- Work order: Wherever the word "INTERESA" appears in the entries, copy the whole line.

---*---

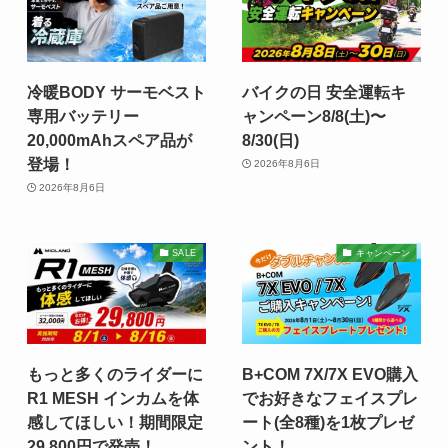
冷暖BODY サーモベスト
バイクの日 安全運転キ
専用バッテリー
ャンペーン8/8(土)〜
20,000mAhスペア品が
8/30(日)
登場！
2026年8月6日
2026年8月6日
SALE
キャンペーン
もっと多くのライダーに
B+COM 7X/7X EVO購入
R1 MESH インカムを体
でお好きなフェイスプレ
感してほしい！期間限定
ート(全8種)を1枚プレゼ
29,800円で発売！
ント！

---*---

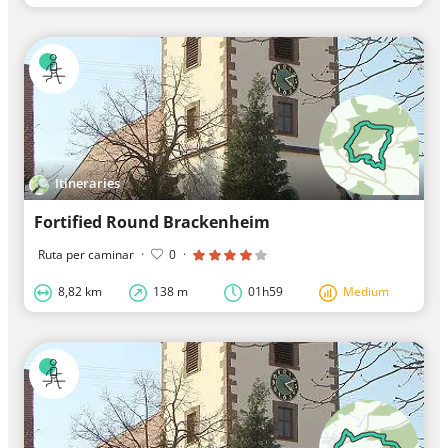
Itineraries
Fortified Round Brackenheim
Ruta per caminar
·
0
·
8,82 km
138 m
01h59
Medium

---*---

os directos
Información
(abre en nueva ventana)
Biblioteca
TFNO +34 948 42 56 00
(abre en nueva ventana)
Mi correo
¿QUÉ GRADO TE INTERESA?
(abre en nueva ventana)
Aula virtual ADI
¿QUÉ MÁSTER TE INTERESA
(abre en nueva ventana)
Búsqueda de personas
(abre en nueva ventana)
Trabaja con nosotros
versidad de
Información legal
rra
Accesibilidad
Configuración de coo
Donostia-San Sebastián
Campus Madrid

---*---

- Your solution:
¿QUÉ GRADO TE INTERESA?
¿QUÉ MÁSTER TE INTERESA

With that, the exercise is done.